В свои семьдесят мать все еще была интересной женщиной — даже в простом платье из хлопка. Волосы завязаны узлом на затылке; на шее нитка жемчуга — свадебный подарок мужа; пальцы унизаны кольцами, переходившими из поколения в поколение.

Когда она отпустила Джона, он ответил на ее вопрос:

— Так, есть кое-какая работенка. Начал небольшое расследование.

Мать с видимым удовольствием любовалась сыновьями. Оба красавцы, оба умники, хотя и не похожи друг на друга. Ей были дороги все три сына, но втайне она отдавала предпочтение Джону.

— Я слышала, ты увлекся балетом, — съязвила Лесли, разглядывая на свет бокал с «Кровавой Мери».

Никто, кроме самого Джона, не заметил подколки. Очевидно, подумал он, Лесли принадлежит к тем женщинам с мелкой душонкой, которым вечно чего-нибудь не хватает. Вроде бы у нее есть все: две прелестные дочки и замечательный сын, преуспевающий муж… Однако она не переставала завидовать — особенно Джону. Почему-то у нее было такое чувство, как будто он в чем-то обскакал Чарльза.

— Вроде бы раньше ты не интересовался танцами, — не унималась Лесли.

— Никогда нельзя знать заранее, — уклончиво ответил Джон. Откуда она знает о Саше? Не иначе как тайно встречалась с любовником в «Русской чайной»?

Приезд Филипа положил конец словесной перепалке. Тот только что вернулся из путешествия по Европе и сильно загорел. Семья Филипа жила в Коннектикуте; он был заядлым игроком в теннис, имел сына, дочь и жену — веснушчатую голубоглазую блондинку. Они с Филипом вместе учились в школе, а он женился, будучи студентом. Патти славилась тем, что неизменно выигрывала все соревнования по теннису, проводившиеся в Гринвиче.

Словом, Чепмены были образцовой семьей — вот только Джон время от времени откалывал какой-нибудь номер.

Привезти с собой Сашу значило бы неимоверно усложнить ситуацию. Хватит с него Элоизы. Та умела, когда хотела, быть приятной в общении, но приходило вдохновение — и она по многу часов подряд стрекотала на машинке, не выходя из комнаты.
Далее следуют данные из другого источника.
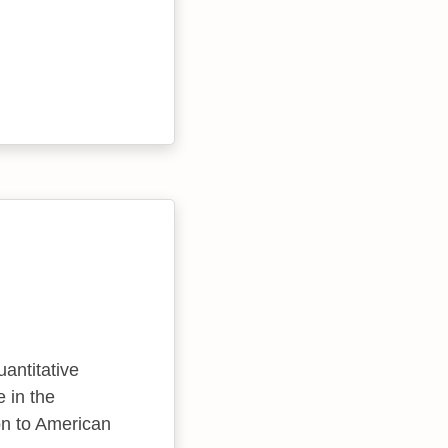
uantitative
 in the
ion to American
Это бесило Лесли и огорчало мать Джона: той казалось, что невестке скучно. Да, с Элоизой было нелегко. Но Саша — та и подавно повергла бы все семейство в шок — со своими джинсами в обтяжку, мелочными придирками и истериками. Джон грустно усмехнулся.
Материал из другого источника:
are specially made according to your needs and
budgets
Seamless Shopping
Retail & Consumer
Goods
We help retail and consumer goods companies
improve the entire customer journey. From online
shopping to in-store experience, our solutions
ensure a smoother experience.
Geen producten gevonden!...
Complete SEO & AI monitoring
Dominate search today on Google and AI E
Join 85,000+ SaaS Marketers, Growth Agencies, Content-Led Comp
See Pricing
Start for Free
— Над чем смеется средний брат? — Это подошел Филип и хлопнул его по плечу. Вместо ответа Джон постарался вызвать его на разговор о матушке-Европе.

Все они были милейшими людьми, Джон их искренне любил, но в их обществе умирал от скуки. Поэтому он испытал облегчение, когда наступило воскресенье и можно было сразу после обеда трогаться в обратный путь. Ему было стыдно за такие мысли и чувства, но до чего же серьезную, примитивную жизнь они ведут! Всякий раз к концу уик-энда он начинал чувствовать себя белой вороной. Хорошо хоть мать довольна. Каждый из сыновей преподнес ей что-нибудь по ее вкусу. Джон купил красивую булавку с бриллиантами и такой же браслет. Чарльз подарил ей акции (Джон считал такой подарок несколько странным, но мама приняла его с благодарностью), а Филип сообщил, что приготовил нечто такое, о чем она давно мечтала, да так и не собралась купить, — фортепьяно. Его доставят в понедельник. Джон пожалел, что сам до этого не додумался. Но мама искренне радовалась и булавке с браслетом.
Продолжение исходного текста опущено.